As President-elect Barack Obama and his administration begin the transition process from the Bush administration, anti-Islamists cannot help but be concerned. Those of us dedicated to stimulating and facilitating long overdue reform within the Muslim consciousness against the growing threat of political Islam cannot help but feel more adrift now than ever before with little legitimate “hope for change” in our policy against Islamists then we have ever had.
The long and arduous two year campaign negligently spent little to no time laying out what the policy of the Obama administration would be toward Islamists, both foreign and domestic. While the Bush administration understood the basic need to promote liberty as an alternative to oppression in Muslim lands, they were unable to translate that into an effective policy with a critical engagement of Islamists. They did not seize the opportunities they had to counter political Islam by fostering grassroots movements for freedom against Islamists. If the Obama campaign is any sign of what is in store, we seem to be headed even further back into a retreat from any perceptible contest of ideas against the ideology of Islamism.

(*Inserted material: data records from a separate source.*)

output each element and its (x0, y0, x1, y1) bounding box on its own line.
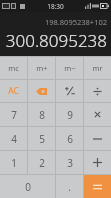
staticText: 0 (25, 180, 31, 194)
staticText: 2 (39, 156, 45, 170)
button[interactable]: 3 (56, 151, 83, 174)
button[interactable]: 0 (0, 175, 55, 198)
button[interactable]: m− (56, 57, 83, 79)
button[interactable]: Plus (84, 151, 111, 174)
staticText: 6 (67, 132, 73, 146)
button[interactable]: 4 (0, 127, 27, 150)
staticText: mc (8, 63, 19, 73)
button[interactable]: 9 (56, 103, 83, 126)
staticText: 9 (67, 108, 73, 122)
staticText: 8 (39, 108, 45, 122)
button[interactable]: AC (0, 80, 27, 102)
staticText: 4 (11, 132, 17, 146)
button[interactable]: m+ (28, 57, 55, 79)
staticText: AC (8, 85, 19, 97)
button[interactable]: Backspace (28, 80, 55, 102)
button[interactable]: 1 (0, 151, 27, 174)
staticText: 198.8095238+102 (44, 17, 107, 27)
staticText: 5 (39, 132, 45, 146)
button[interactable]: mr (84, 57, 111, 79)
button[interactable]: Minus (84, 127, 111, 150)
staticText: mr (92, 63, 103, 73)
button[interactable]: Divide (84, 80, 111, 102)
button[interactable]: Multiply (84, 103, 111, 126)
button[interactable]: 5 (28, 127, 55, 150)
staticText: 1 (11, 156, 17, 170)
staticText: m− (64, 63, 76, 73)
button[interactable]: mc (0, 57, 27, 79)
button[interactable]: . (56, 175, 83, 198)
staticText: m+ (36, 63, 48, 73)
staticText: 7 (11, 108, 17, 122)
staticText: 3 (67, 156, 73, 170)
button[interactable]: 2 (28, 151, 55, 174)
button[interactable]: Equals (84, 175, 111, 198)
staticText: . (68, 180, 71, 194)
staticText: 300.8095238 (5, 29, 107, 52)
staticText: 18:30 (47, 2, 64, 11)
button[interactable]: 6 (56, 127, 83, 150)
button[interactable]: 8 (28, 103, 55, 126)
button[interactable]: 7 (0, 103, 27, 126)
button[interactable]: Plus minus (56, 80, 83, 102)
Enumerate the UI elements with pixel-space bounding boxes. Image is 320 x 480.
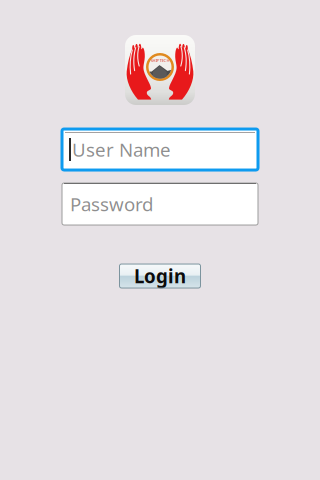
staticText: User Name <box>72 137 171 162</box>
button[interactable]: User Name <box>62 129 258 170</box>
button[interactable]: Password <box>62 183 258 225</box>
button[interactable]: Login <box>120 264 200 288</box>
staticText: SHIP TECH <box>150 58 170 63</box>
staticText: Password <box>70 192 153 216</box>
staticText: Login <box>134 264 186 288</box>
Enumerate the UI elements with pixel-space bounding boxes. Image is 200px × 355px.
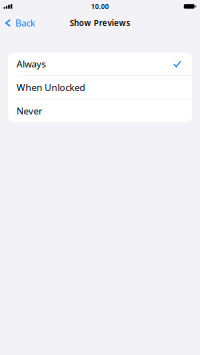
button[interactable]: Never <box>8 99 192 122</box>
staticText: Always <box>16 58 46 70</box>
button[interactable]: When Unlocked <box>8 76 192 99</box>
staticText: Show Previews <box>70 18 130 28</box>
staticText: When Unlocked <box>16 81 86 94</box>
staticText: Back <box>15 17 35 29</box>
button[interactable]: Selected <box>8 52 192 76</box>
button[interactable]: Back <box>0 16 39 30</box>
staticText: Never <box>16 105 42 117</box>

The Obama Campaign and Islamists
While the dominance of economic issues during the final months of the campaign can certainly be understood, one major attack by radical Islamists is all that would be necessary to precipitate what could ultimately be a most devastating and crippling blow to our economy. We cannot afford to overlook this possibility. To do so leaves little room for comfort in the hearts of concerned anti-Islamists today.

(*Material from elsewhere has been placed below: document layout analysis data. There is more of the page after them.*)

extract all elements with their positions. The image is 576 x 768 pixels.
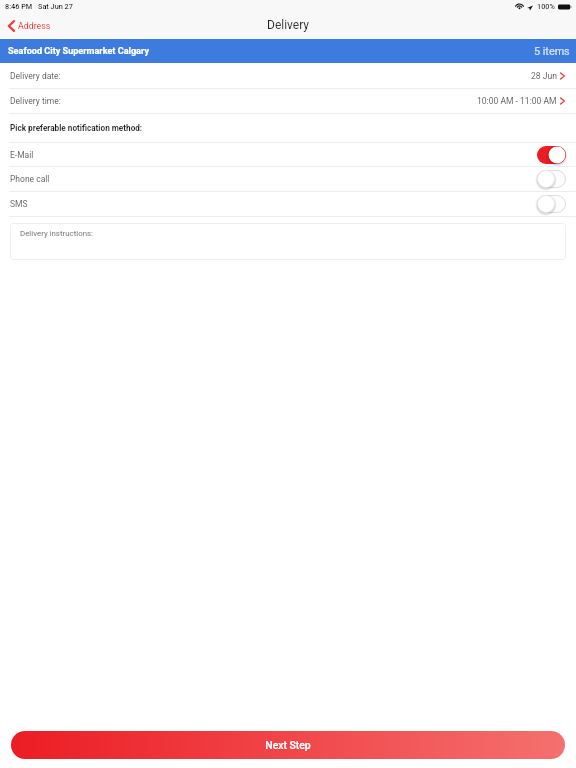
staticText: Delivery date: [10, 71, 61, 81]
button[interactable]: SMS [0, 192, 576, 216]
button[interactable]: Delivery date: [0, 63, 576, 88]
staticText: Sat Jun 27 [38, 2, 73, 11]
staticText: 28 Jun [531, 71, 557, 81]
button[interactable]: Phone call notifications [537, 170, 566, 188]
button[interactable]: SMS notifications [537, 195, 566, 213]
staticText: 10:00 AM - 11:00 AM [477, 96, 557, 106]
staticText: Delivery [267, 18, 310, 32]
button[interactable]: E-Mail notifications [537, 146, 566, 164]
staticText: 100% [537, 2, 555, 11]
staticText: SMS [10, 199, 28, 209]
button[interactable]: Delivery instructions: [10, 223, 566, 260]
button[interactable]: Next Step [11, 731, 565, 759]
button[interactable]: Delivery time: [0, 89, 576, 113]
staticText: Phone call [10, 174, 50, 184]
staticText: Pick preferable notification method: [10, 123, 143, 133]
staticText: E-Mail [10, 150, 34, 160]
staticText: Delivery time: [10, 96, 61, 106]
staticText: 5 items [534, 45, 570, 58]
button[interactable]: E-Mail [0, 143, 576, 166]
staticText: Address [18, 21, 51, 31]
staticText: 8:46 PM [5, 2, 33, 11]
button[interactable]: Phone call [0, 167, 576, 191]
staticText: Delivery instructions: [20, 229, 94, 238]
staticText: Seafood City Supermarket Calgary [8, 46, 149, 57]
button[interactable]: Address [0, 14, 57, 38]
staticText: Next Step [11, 739, 565, 751]
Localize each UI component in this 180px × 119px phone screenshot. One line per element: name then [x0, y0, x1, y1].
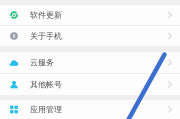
staticText: 其他帐号: [30, 80, 62, 89]
button[interactable]: 应用管理: [0, 100, 180, 119]
button[interactable]: 其他帐号: [0, 74, 180, 95]
button[interactable]: 软件更新: [0, 5, 180, 25]
staticText: 应用管理: [30, 105, 62, 114]
staticText: 云服务: [30, 58, 54, 67]
button[interactable]: 关于手机: [0, 26, 180, 46]
button[interactable]: 云服务: [0, 52, 180, 73]
staticText: 关于手机: [30, 31, 62, 41]
staticText: 软件更新: [30, 10, 62, 20]
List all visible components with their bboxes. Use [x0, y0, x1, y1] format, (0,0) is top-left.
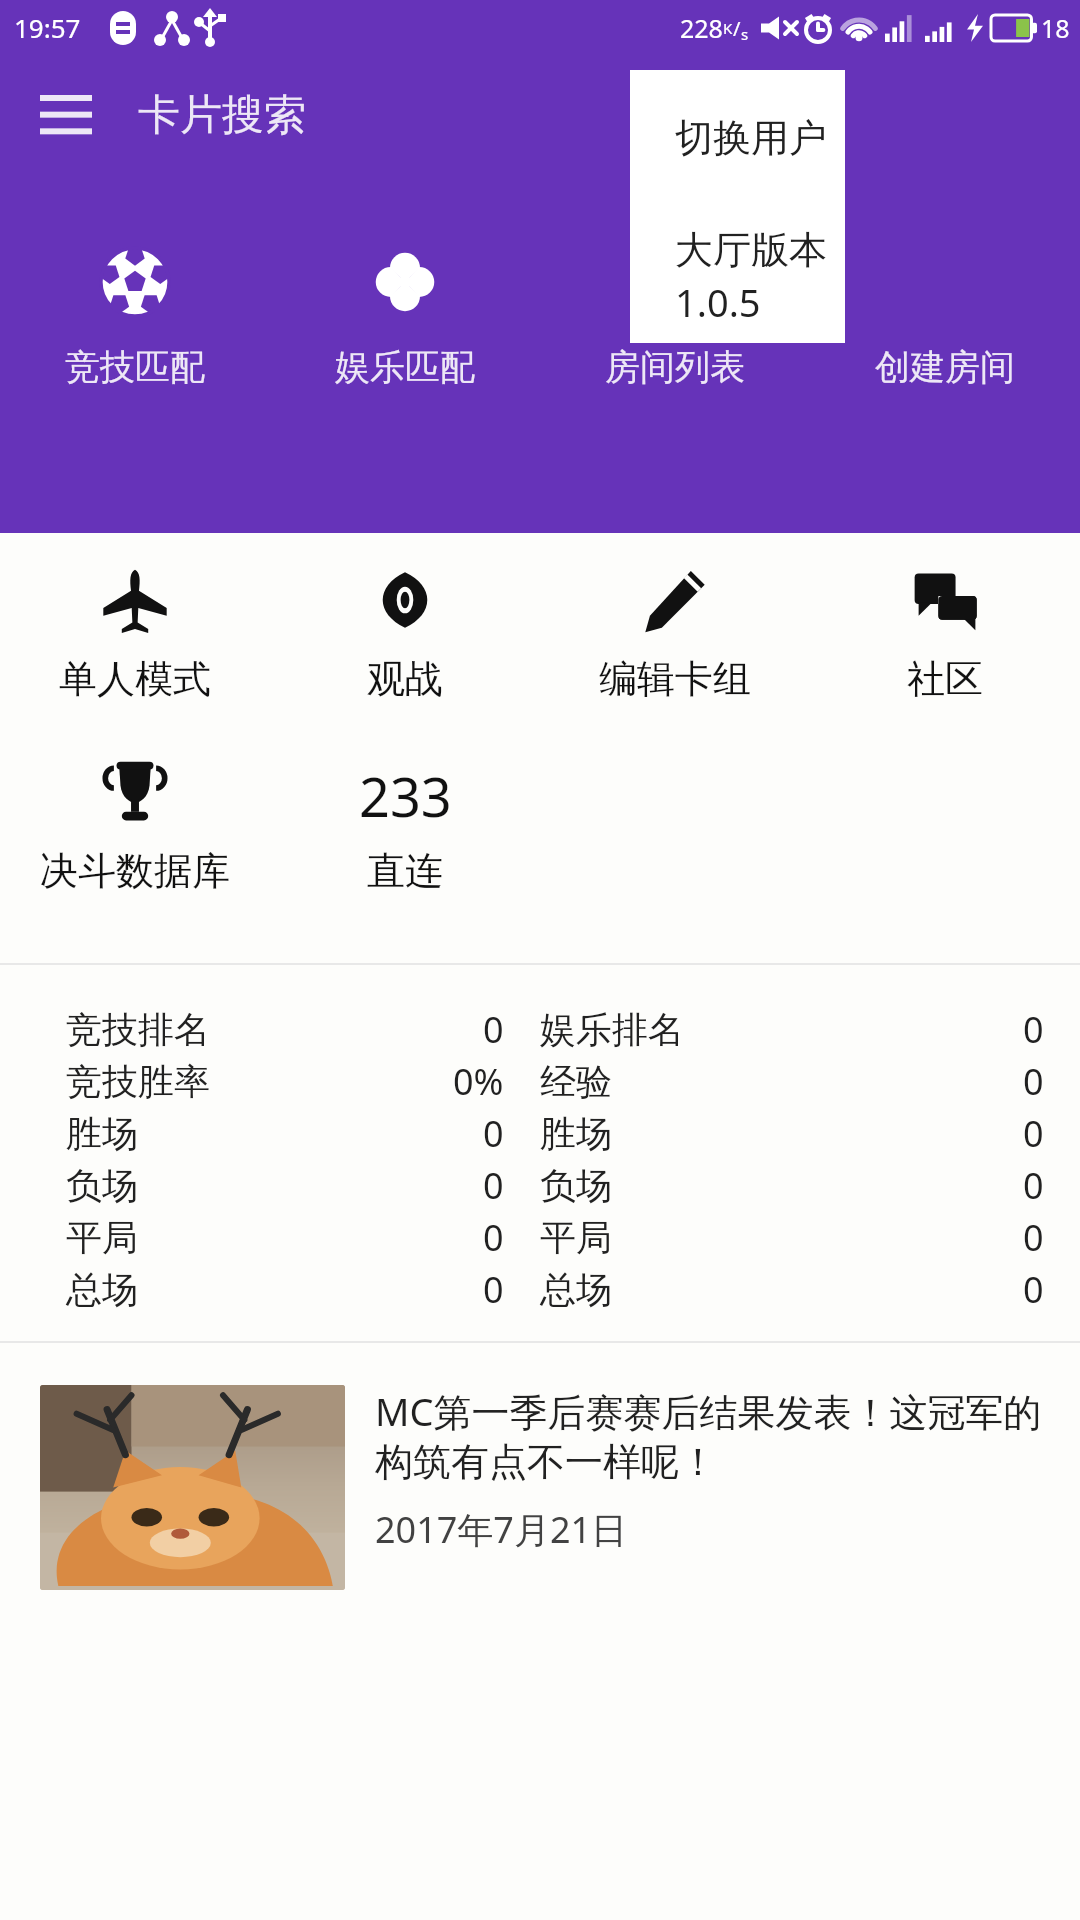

In fact, looking at the Obama campaign’s inclination to appoint individuals like Mazen Asbahi to “Muslim outreach” may portend a naïve facilitative role with regards to Islamists and the ideology of Islamism. Looking at the converse, in what appears to be significant domestic and foreign support for President-elect Obama by Islamists, also portends an upcoming weaker stance – if not outright appeasement – from Washington against the ideology of Islamists. In fact, the messages from the Obama campaign (or lack thereof) concerning political Islam, were interpreted favorably by American Islamist organizations. The Council on American Islamic Relations (CAIR), the Muslim Public Affairs Council (MPAC), and their umbrella lobbying organization the American Muslim Task Force (AMT) all quickly rushed to congratulate President-elect Obama. Interestingly, the AMT pushed out an election eve endorsement on November 3, 2008, deceptively trying to “have its cake and eat it too.” They stated to the Massachusetts Telegram and Gazette , “by making an ‘indirect endorsement’ but keeping it low profile, Mr. Ali said, the organization avoided two pitfalls: ‘creating problems for the Obama campaign (and) accepting exclusion from the American mainstream.” In other words, the Islamists carefully avoided any possibility of having the Obama campaign account for their stance by having to accept or reject the endorsement of every American Islamist organization. Thus the twelve Islamist organizations which are represented by AMT were able to claim public and open support of Obama on November 5, 2008 while avoiding any real contest of ideas and reckoning about their own facilitation and promulgation of political Islam.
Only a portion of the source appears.